Almond orchards are treated at least once during bloom for fungal disease brown rot. Rightfully so, as the brown rot fungi (Monilinia laxa) can kill the flower, fruiting spurs, and shoots. Flowers are susceptible from pink bud to petal fall, and are most susceptible when flowers are fully open. The fungus is able to infect all parts of the flower: anthers, pistils, petals, and stigmas (Figure 1). Upon killing the flower, it can move into and kill woodier tissues of the tree. Once in the woodier tissue, it forms a canker (Figure 2). This canker can enlarge to kill the branch and also serves as the survival structure for the fungus. These cankers are the reason why it takes many years to “clean up” an orchard after a severe brown rot infection. Brown rot can also infect the jacket of the almond and kill the young fruit as well. This is called jacket rot.
Figure 1: Blossom blight of almond caused by the brown rot fungus Monilinia laxa.
All varieties are susceptible to brown rot, but they vary in their degree of susceptibility. Butte is the most susceptible variety followed by Carmel. Ne Plus Ultra and Mission are moderately susceptible, while Nonpareil and Peerless are the least susceptible to brown rot. Brown Rot Blossom blight is usually controlled with a pink bud and full bloom treatment. Many of Brent Holtz’s (UCCE San Joaquin) trials suggest that the full bloom treatment may be the most important. A third petal fall spray may be necessary in years favorable to disease (rain). If bloom is strung out and the weather is wet and rainy, no more than ten days should elapse between treatments.
A few growers have told me that they do not spray for brown rot. This may be okay if good conditions persist through bloom AND you have varieties that are not very susceptible to infection (i.e. Nonpareil). It is important to note that not spraying can lead to a serious disease epidemic: A conventional Butte orchard that missed a full bloom spray had over 50% brown rot blossom infection despite no rain!
Figure 2: Twig canker of almond caused by the brown rot fungus Monilinia laxa.

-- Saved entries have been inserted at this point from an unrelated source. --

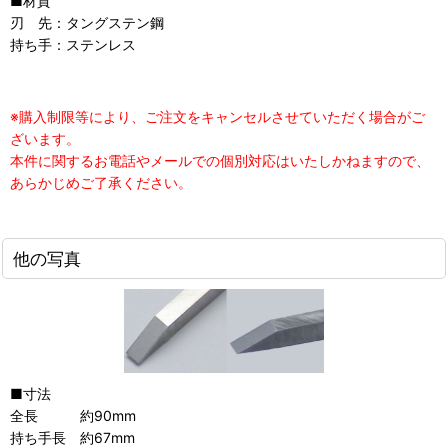
■材質
刃 先：タングステン鋼
持ち手：
ステンレス
※購入制限等により、ご注文をキャンセルさせていただく場合がご
ざいます。
本件に関するお電話やメールでの個別対応はいたしかねますので、
あらかじめご了承ください。
他の写真
■寸法
全長 約90mm
持ち手長 約67mm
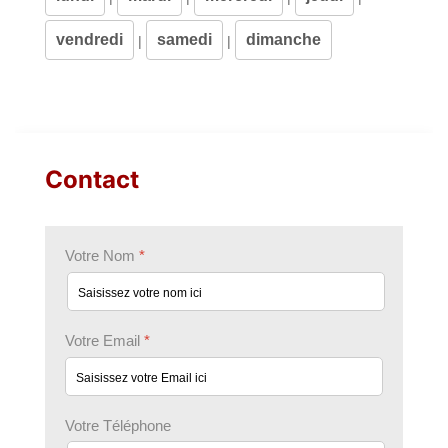
vendredi
samedi
dimanche
|
|
Contact
Votre Nom
*
Votre Email
*
Votre Téléphone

Varieties that are susceptible to Green Rot or Jacket Rot (caused by Monilina laxa, Botrytis cinerea, Sclerotinia sclerotiorum) are Butte, Ne Plus Ultra, Merced, Carmel, Price or any variety with tight clusters. Nonpareil can be affected by this disease if the right environmental conditions occur. The time of infection for Green Fruit Rot or Jacket Rot is from flower opening to petal fall.
There are several fungicides that provide excellent control of brown rot. These include the fungicide classes of Strobilurin/Boscalid (i.e. Pristine), Benzimidazole (i.e. Topsin/Benlate), dicarboximide (i.e. Rovral), anilinopyrimidine (i.e.Vanguard/Scala), and strobilurins (i.e.Abound). It is important to note that each class of fungicides should not be used in succession as rotating will help reduce the chance of resistance. An example of a two spray program could be a 5-20% bloom with Rovral+ Oil and a 100% or petal fall spray with Vanguard.
I have received a few calls about the use of Pristine for brown rot control. Pristine provides excellent brown rot control due to the fact that it contains two different fungicides, strobilurin and boscalid. These compounds were mixed to help reduce the chance of resistance. Pristine is excellent – as well as and other strobilurins (i.e. Flint/Abound/Gem) – in controlling other foliar diseases such as scab, shot-hole, anthracnose, and rust. Since strobilurins can be used to control these diseases AND the optimal timing for scab, rust, anthracnose, and shot-hole tend to be post petal fall, I would advise saving the strobilurin class (this includes Pristine) for the 2-5 week post petal fall application. Back to back applications of strobilurins should be avoided.
Please note that this is not an endorsement for any of the trade names listed, nor does the ommision of of specific trade names reflect the view of the author. Refer to your local chemical dealer or manufacturer for specific fungicide products available.